Scan the material and copy every line in which "mais" appears.

EXTRACTED DATA:
------------------------------------------------

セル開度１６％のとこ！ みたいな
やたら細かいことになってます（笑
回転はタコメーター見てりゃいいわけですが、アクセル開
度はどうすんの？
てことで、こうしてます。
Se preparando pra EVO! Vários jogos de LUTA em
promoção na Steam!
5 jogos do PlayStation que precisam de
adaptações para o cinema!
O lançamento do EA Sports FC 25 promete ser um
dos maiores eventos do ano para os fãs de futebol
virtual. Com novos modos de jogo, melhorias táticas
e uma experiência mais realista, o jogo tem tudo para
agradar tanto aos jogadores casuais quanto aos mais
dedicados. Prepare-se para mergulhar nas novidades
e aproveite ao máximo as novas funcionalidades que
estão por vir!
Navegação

------------------------------------------------

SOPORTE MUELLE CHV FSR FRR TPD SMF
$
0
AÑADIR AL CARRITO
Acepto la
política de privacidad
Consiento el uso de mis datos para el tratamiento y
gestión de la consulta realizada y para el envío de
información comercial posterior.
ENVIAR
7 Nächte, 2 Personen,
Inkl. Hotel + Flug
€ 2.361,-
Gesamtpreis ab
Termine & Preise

------------------------------------------------

WRITTEN RESPONSE:
e uma experiência mais realista, o jogo tem tudo para
agradar tanto aos jogadores casuais quanto aos mais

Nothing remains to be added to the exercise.